= Self-propagating high-temperature synthesis =

Self-propagating high-temperature synthesis (SHS) is a method for producing both inorganic and organic compounds by exothermic combustion reactions in solids of different nature. Reactions can occur between a solid reactant coupled with either a gas, liquid, or other solid. If the reactants, intermediates, and products are all solids, it is known as a solid flame. If the reaction occurs between a solid reactant and a gas phase reactant, it is called infiltration combustion. Since the process occurs at high temperatures, the method is ideally suited for the production of refractory materials including powders, metallic alloys, or ceramics.

The modern SHS process was reported and patented in 1971, although some SHS-like processes were known previously.

==Advantages and Disadvantages==
Self-propagating high-temperature synthesis is a green synthesis technique that is highly energy efficient, using little if any toxic solvents. There have been environmental analysis conducted to show that SHS has a lesser environmental impact than traditional solution-phase processing techniques. The technique uses less energy for production of materials, and the energy cost savings increase as synthesis batch sizes increase.

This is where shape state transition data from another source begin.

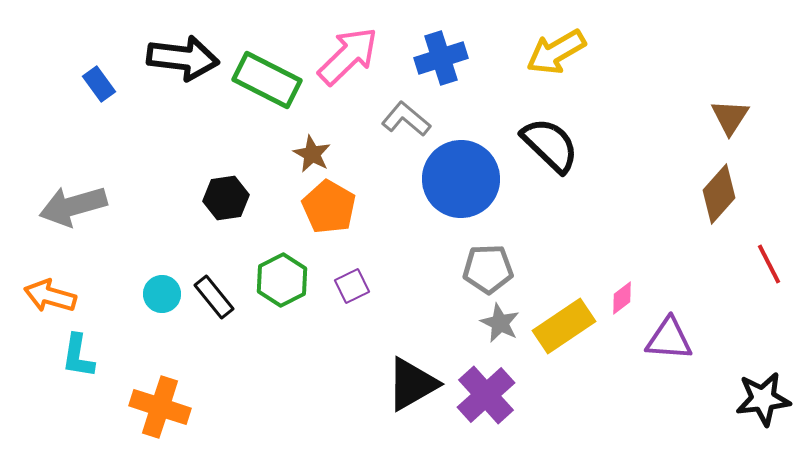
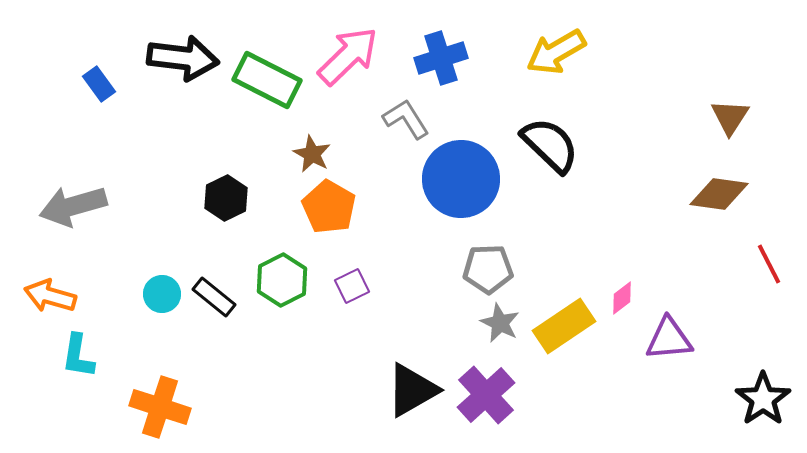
gray L-shape: rotated 18 degrees clockwise
brown diamond: rotated 56 degrees clockwise
black hexagon: rotated 18 degrees counterclockwise
black rectangle: rotated 12 degrees counterclockwise
purple triangle: rotated 9 degrees counterclockwise
black triangle: moved 6 px down
black star: rotated 28 degrees counterclockwise
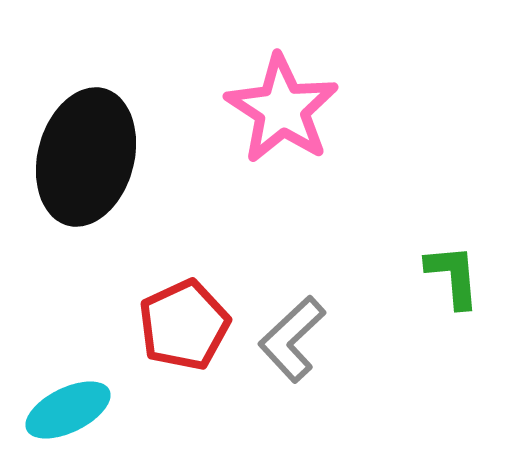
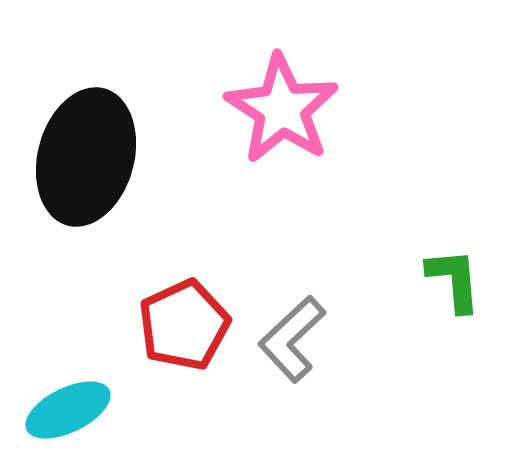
green L-shape: moved 1 px right, 4 px down
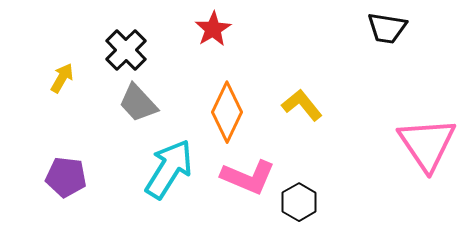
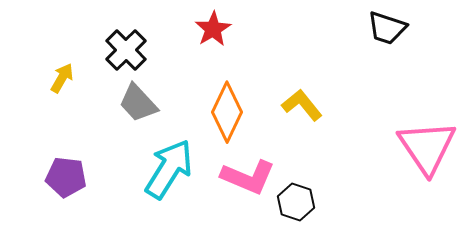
black trapezoid: rotated 9 degrees clockwise
pink triangle: moved 3 px down
black hexagon: moved 3 px left; rotated 12 degrees counterclockwise
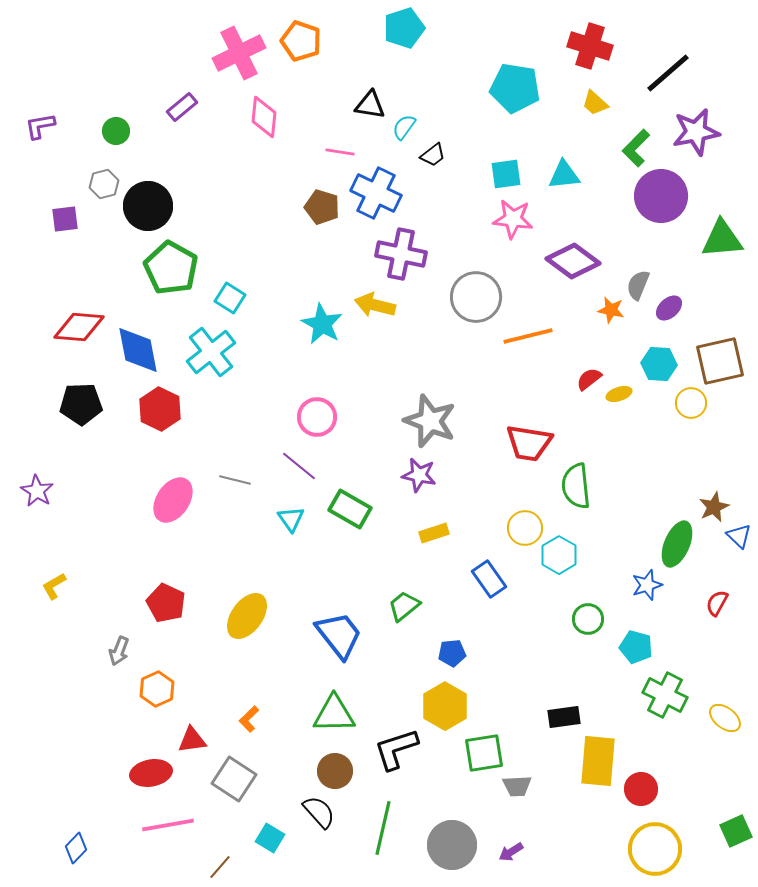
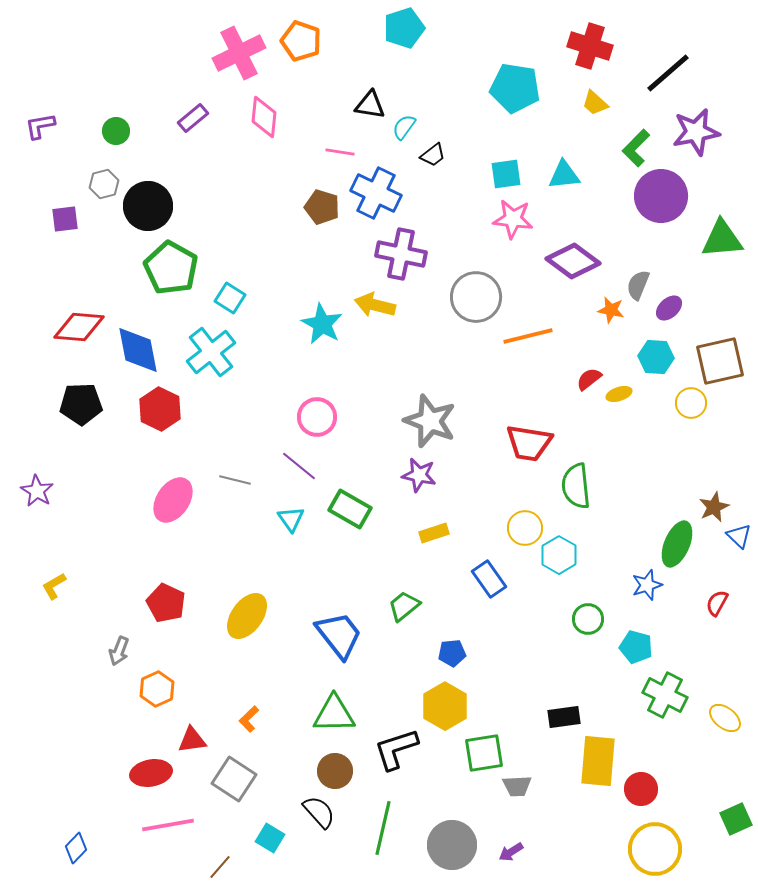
purple rectangle at (182, 107): moved 11 px right, 11 px down
cyan hexagon at (659, 364): moved 3 px left, 7 px up
green square at (736, 831): moved 12 px up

SHS is not a suitable technique for production of nanoparticles. Typically, the high-temperature nature of the process leads to particle sintering during and after the reaction. The high-temperatures generated during synthesis also lead to problems with energy dissipation and suitable reaction vessels, however, some systems use this excess heat to drive other plant-processes.

==Methodology==
In its usual format, SHS is conducted starting from finely powdered reactants that are intimately mixed. In some cases, the reagents are finely powdered whereas in other cases, they are sintered to minimize their surface area and prevent uninitiated exothermic reactions, which can be dangerous. In other cases, the particles are mechanically activated through techniques such as high energy ball milling (e.g. in a planetary mill), which results in nanocomposite particles that contain both reactants within individual chemical cells. After reactant preparation, synthesis is initiated by point-heating of a small part (usually the top) of the sample. Once started, a wave of exothermic reaction sweeps through the remaining material. SHS has also been conducted with thin films, liquids, gases, powder–liquid systems, gas suspensions, layered systems, gas-gas systems, and others. Reactions have been conducted in a vacuum and under both inert or reactive gases. The temperature of the reaction can be moderated by the addition of inert salt that absorbs heat in the process of melting or evaporation, such as sodium chloride, or by adding "chemical oven"—a highly exothermic mixture—to decrease the ratio of cooling.

==Examples==
The reaction of alkali metal chalcogenides (S, Se, Te) and pnictides (N, P, As) with other metal halides produce the corresponding metal chalcogenides and pnictides. The synthesis of gallium nitride from gallium triiodide and lithium nitride is illustrative:
GaI_{3} + Li_{3}N → GaN + 3 LiI
The process is so exothermic (ΔH = -515 kJ/mol) that the LiI evaporates, leaving a residue of GaN. With GaCl_{3} in place of GaI_{3}, the reaction is so exothermic that the product GaN decomposes. Thus, the selection of the metal halide affects the success of the method.

Other compounds prepared by this method include metal dichalcogenides such as MoS_{2}. The reaction is conducted in a stainless steel reactor with excess Na_{2}S.

Self-propagating high-temperature synthesis can also be conducted in an artificial high gravity environment to control the phase composition of products.

SHS has been used to vitrify various nuclear waste streams including ashes from incineration, spent inorganic ion exchangers such as clinoptilolite and contaminated soils.

==Reaction Kinetics==
Due to the solid-state nature of SHS processes, it is possible to measure reaction kinetics in-situ using a variety of experimental techniques, including electrothermal explosion, differential thermal analysis, combustion velocity approaches, among others. There have been a variety of systems studied, including intermetallic, thermite, carbides, and others. Using SHS, it was shown that the particle size has a significant effect on the reaction kinetics. It was further shown that these effects are related to the relationship between the surface area/volume ratio of the particles, and that the kinetics can be controlled via high-energy ball-milling. Depending on the morphology of the reactants, it is possible to initiate a SHS reaction where a liquid phase occurs prior to phase formation or to directly result in solid-phase products without any melt.